(Records contained in a dataset)
*** Block opens ***

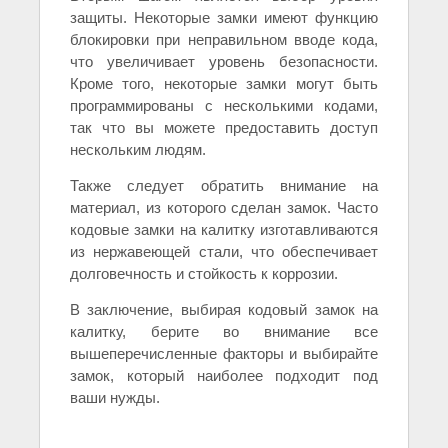
защиты. Некоторые замки имеют функцию
блокировки при неправильном вводе кода,
что увеличивает уровень безопасности.
Кроме того, некоторые замки могут быть
программированы с несколькими кодами,
так что вы можете предоставить доступ
нескольким людям.
Также следует обратить внимание на
материал, из которого сделан замок. Часто
кодовые замки на калитку изготавливаются
из нержавеющей стали, что обеспечивает
долговечность и стойкость к коррозии.
В заключение, выбирая кодовый замок на
калитку, берите во внимание все
вышеперечисленные факторы и выбирайте
замок, который наиболее подходит под
ваши нужды.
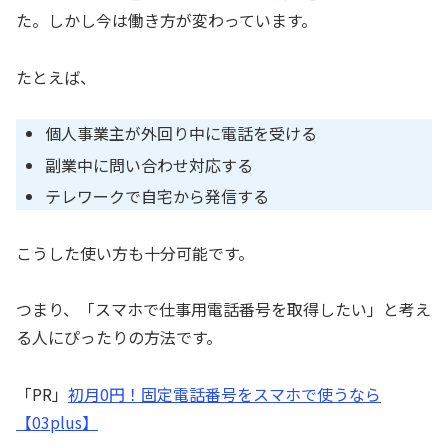
た。しかし今は働き方が変わっています。
たとえば、
個人事業主が外回り中に電話を受ける
副業中に問い合わせ対応する
テレワークで自宅から発信する
こうした使い方も十分可能です。
つまり、「スマホで仕事用電話番号を取得したい」と考え
る人にぴったりの方法です。
「PR」
初月0円！固定電話番号をスマホで使うなら
【03plus】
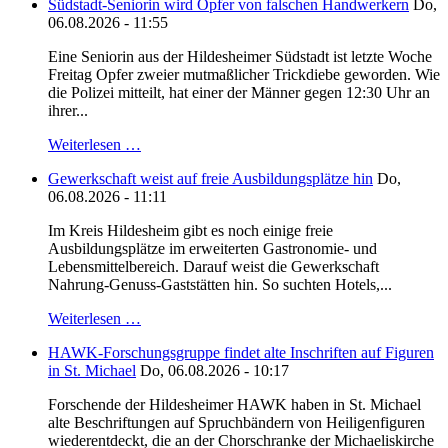
Südstadt-Seniorin wird Opfer von falschen Handwerkern
Do,
06.08.2026 - 11:55
Eine Seniorin aus der Hildesheimer Südstadt ist letzte Woche
Freitag Opfer zweier mutmaßlicher Trickdiebe geworden. Wie
die Polizei mitteilt, hat einer der Männer gegen 12:30 Uhr an
ihrer...
Weiterlesen …
Gewerkschaft weist auf freie Ausbildungsplätze hin
Do,
06.08.2026 - 11:11
Im Kreis Hildesheim gibt es noch einige freie
Ausbildungsplätze im erweiterten Gastronomie- und
Lebensmittelbereich. Darauf weist die Gewerkschaft
Nahrung-Genuss-Gaststätten hin. So suchten Hotels,...
Weiterlesen …
HAWK-Forschungsgruppe findet alte Inschriften auf Figuren
in St. Michael
Do, 06.08.2026 - 10:17
Forschende der Hildesheimer HAWK haben in St. Michael
alte Beschriftungen auf Spruchbändern von Heiligenfiguren
wiederentdeckt, die an der Chorschranke der Michaeliskirche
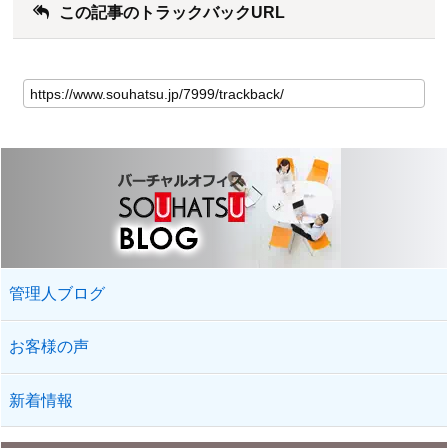
この記事のトラックバックURL
管理人ブログ
お客様の声
新着情報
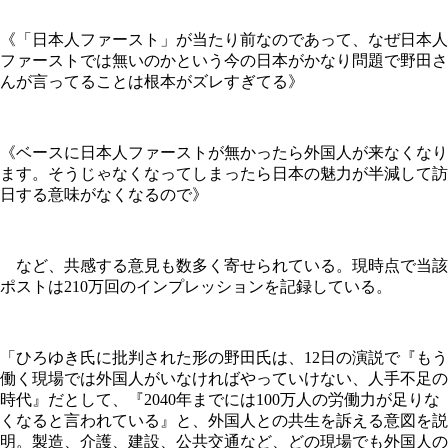
《「日本人ファースト」が当たり前なのであって、なぜ日本人
ファーストでは無いのかという今の日本がかなり問題で野田さ
んが言ってることは根本がズレすぎてる》
《ベースに日本人ファーストが無かったら外国人が来なくなり
ます。そうじゃなくなってしまったら日本の魅力が半減して訪
日する意味がなくなるので》
など、共感する意見も数多く寄せられている。現時点で当該
ポストは210万回のインプレッションを記録している。
「ひろゆき氏に批判された形の野田氏は、12日の演説で『もう
働く現場では外国人がいなければやっていけない、人手不足の
時代』だとして、『2040年までには100万人の労働力が足りな
くなると言われている』と、外国人との共生を訴える意図を説
明。製造、介護、建設、公共交通など、どの現場でも外国人の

*** Block closes ***

INSTRUCTIONS FOR THE TASK
Without altering anything, output all the lines above but none of the images.

SOLUTION BELOW
защиты. Некоторые замки имеют функцию
блокировки при неправильном вводе кода,
что увеличивает уровень безопасности.
Кроме того, некоторые замки могут быть
программированы с несколькими кодами,
так что вы можете предоставить доступ
нескольким людям.
Также следует обратить внимание на
материал, из которого сделан замок. Часто
кодовые замки на калитку изготавливаются
из нержавеющей стали, что обеспечивает
долговечность и стойкость к коррозии.
В заключение, выбирая кодовый замок на
калитку, берите во внимание все
вышеперечисленные факторы и выбирайте
замок, который наиболее подходит под
ваши нужды.
た。しかし今は働き方が変わっています。
たとえば、
個人事業主が外回り中に電話を受ける
副業中に問い合わせ対応する
テレワークで自宅から発信する
こうした使い方も十分可能です。
つまり、「スマホで仕事用電話番号を取得したい」と考え
る人にぴったりの方法です。
「PR」
初月0円！固定電話番号をスマホで使うなら
【03plus】
Südstadt-Seniorin wird Opfer von falschen Handwerkern
Do,
06.08.2026 - 11:55
Eine Seniorin aus der Hildesheimer Südstadt ist letzte Woche
Freitag Opfer zweier mutmaßlicher Trickdiebe geworden. Wie
die Polizei mitteilt, hat einer der Männer gegen 12:30 Uhr an
ihrer...
Weiterlesen …
Gewerkschaft weist auf freie Ausbildungsplätze hin
Do,
06.08.2026 - 11:11
Im Kreis Hildesheim gibt es noch einige freie
Ausbildungsplätze im erweiterten Gastronomie- und
Lebensmittelbereich. Darauf weist die Gewerkschaft
Nahrung-Genuss-Gaststätten hin. So suchten Hotels,...
Weiterlesen …
HAWK-Forschungsgruppe findet alte Inschriften auf Figuren
in St. Michael
Do, 06.08.2026 - 10:17
Forschende der Hildesheimer HAWK haben in St. Michael
alte Beschriftungen auf Spruchbändern von Heiligenfiguren
wiederentdeckt, die an der Chorschranke der Michaeliskirche
この記事のトラックバックURL
管理人ブログ
お客様の声
新着情報
《「日本人ファースト」が当たり前なのであって、なぜ日本人
ファーストでは無いのかという今の日本がかなり問題で野田さ
んが言ってることは根本がズレすぎてる》
《ベースに日本人ファーストが無かったら外国人が来なくなり
ます。そうじゃなくなってしまったら日本の魅力が半減して訪
日する意味がなくなるので》
など、共感する意見も数多く寄せられている。現時点で当該
ポストは210万回のインプレッションを記録している。
「ひろゆき氏に批判された形の野田氏は、12日の演説で『もう
働く現場では外国人がいなければやっていけない、人手不足の
時代』だとして、『2040年までには100万人の労働力が足りな
くなると言われている』と、外国人との共生を訴える意図を説
明。製造、介護、建設、公共交通など、どの現場でも外国人の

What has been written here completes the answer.